What is your next adventure?
In June I will start my first full-time job as a systems engineer for Wisk Arrow. They are a company located in Mountain View, California that specialize in small, electrical aircraft that can take off and land vertically which alleviates urban congestion, traffic, and reduce emissions.
What about your next adventure are you most looking forward to?
I’ve learned design methods and systems engineering methods during my time at Georgia Tech, so I'm excited to apply them in this field of electric vertical take-off and landing (eVTOL). It’s kind of new to me, I'm definitely excited about the field, but I haven't worked with it extensively. I think urban air mobility and electrical small aircraft are some of the next big things to take off in the industry, so it’s definitely an exciting time to start working at Wisk Arrow.

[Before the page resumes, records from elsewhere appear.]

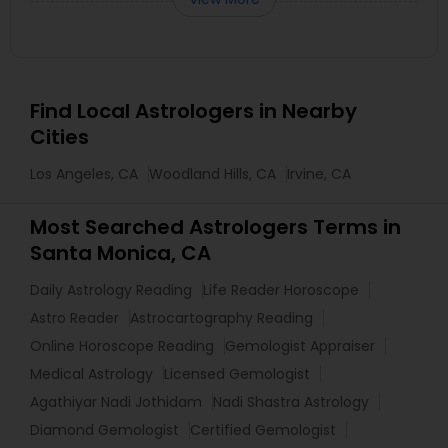
Find Local Astrologers in Nearby
Cities
Los Angeles, CA
Woodland Hills, CA
Irvine, CA
Most Searched Astrologers Terms in
Santa Monica, CA
Daily Astrology Reading
Life Reader Horoscope
Astro Reader
Astrocartography Reading
Online Horoscope Reading
Gemologist Appraiser
Medical Astrology
Licensed Gemologist
Agathiyar Nadi Jothidam
Nadi Shastra Astrology
Diamond Gemologist
Certified Gemologist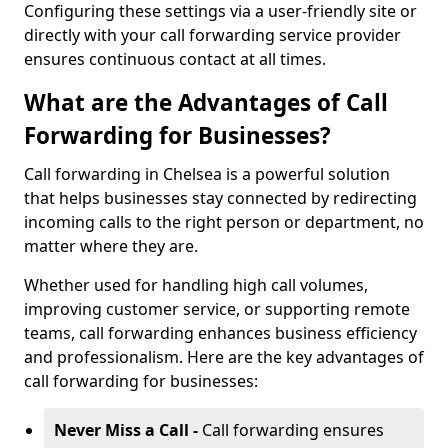
Configuring these settings via a user-friendly site or
directly with your call forwarding service provider
ensures continuous contact at all times.
What are the Advantages of Call
Forwarding for Businesses?
Call forwarding in Chelsea is a powerful solution
that helps businesses stay connected by redirecting
incoming calls to the right person or department, no
matter where they are.
Whether used for handling high call volumes,
improving customer service, or supporting remote
teams, call forwarding enhances business efficiency
and professionalism. Here are the key advantages of
call forwarding for businesses:
Never Miss a Call -
Call forwarding ensures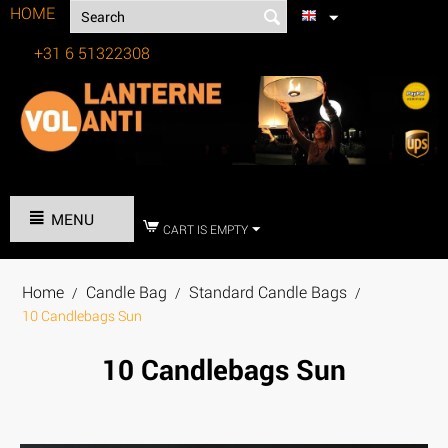
HOME
+31 6 51322308
Tel:
MENU
CART IS EMPTY
Home
Candle Bag
Standard Candle Bags
/
/
/
10 Candlebags Sun
10 Candlebags Sun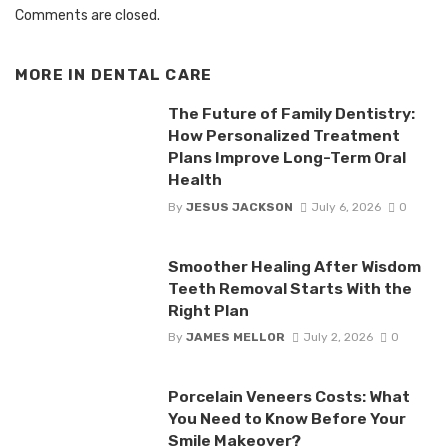
Comments are closed.
MORE IN
DENTAL CARE
The Future of Family Dentistry:
How Personalized Treatment
Plans Improve Long-Term Oral
Health
By
JESUS JACKSON
July 6, 2026
0
Smoother Healing After Wisdom
Teeth Removal Starts With the
Right Plan
By
JAMES MELLOR
July 2, 2026
0
Porcelain Veneers Costs: What
You Need to Know Before Your
Smile Makeover?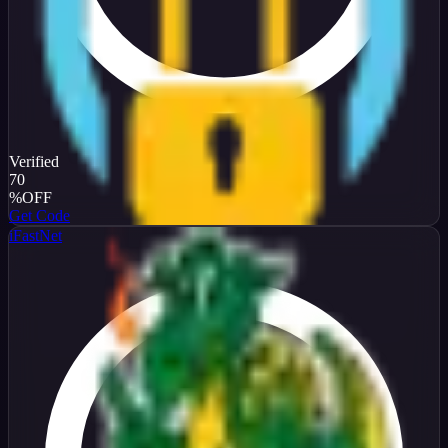
Verified
70
%
OFF
Get Code
iFastNet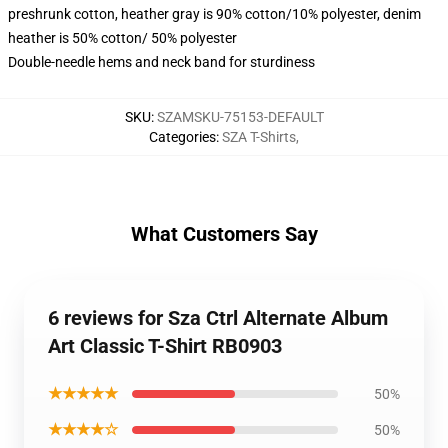
preshrunk cotton, heather gray is 90% cotton/10% polyester, denim
heather is 50% cotton/ 50% polyester
Double-needle hems and neck band for sturdiness
SKU
:
SZAMSKU-75153-DEFAULT
Categories
:
SZA T-Shirts
,
What Customers Say
6 reviews for Sza Ctrl Alternate Album
Art Classic T-Shirt RB0903
★★★★★
50%
★★★★☆
50%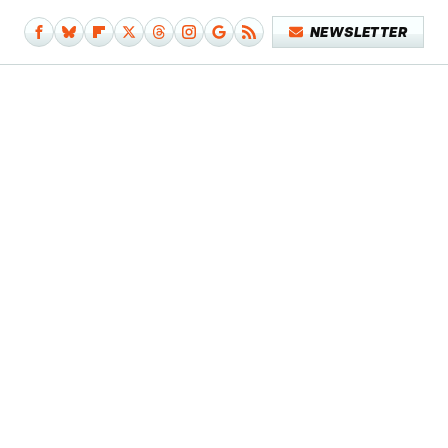
NEWSLETTER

Did you have any previous co-op, internship, or research experience in this area?
As part of my research, I have worked a lot with methods for model-based systems engineering (MBSE), which I will be doing primarily in my new role. As a grad student, I spent five years on a project with Airbus on model-based systems engineering where we looked at the industrial challenges that they had in terms of their aircraft design process and their current models to provide methods to more systematically explore new aircraft architectures without introducing any errors. Through that experience I also pursued a master’s in computation science and engineering (CSE) and carried over some methods into my thesis, so it was a nice area for exploration.
How did your educational experience at Georgia Tech help you to achieve your goals?
I think we have a really interesting program specifically in the Aerospace Systems Design Lab (ASDL), where we do a lot of work and collaboration with industry. I mentioned Airbus earlier, but I've also worked with Gulfstream during my first couple of years here. We really collaborate with their engineers, we get to see the kinds of challenges that they have in the industry and in the company, the kinds of questions they ask, so it really helped me learn a lot more than just through pure academic research and going to classes.
Professor Dimitri Mavris and my coursework really opened my eyes to how aircraft design could be improved. In the ASDL we focus on system design engineering, which includes all of the disciplines within the aircraft, so I've learned a little bit in each discipline area and from there I chose to study MBSE, which brings together the bigger picture and how everything integrates together.
What advice would you give to an underclassman who would like to follow the same path?
Use the first couple of years to really explore all the options, especially in aerospace, there are so many disciplines and so many different aspects you could focus on. Once you find something that you like, really pursue it, go to presentations, look things up. Classes are important, but also collaborating openly with companies as much as you can through research and projects is extremely helpful. Asking a lot of questions, and not being afraid of speaking up in presentations are so important too.
For undergrad students: find a lab that you’re interested in and see if you can work for them and if you like the work. There’s a lot of undergrad research opportunities available to you.
Have a plan. Especially if you want to pursue a Ph.D, you will have to create your own milestones and deadlines. You can get sidetracked very easily or slowed down, so keep the end goal in mind and have clear deliverables that you set for yourself.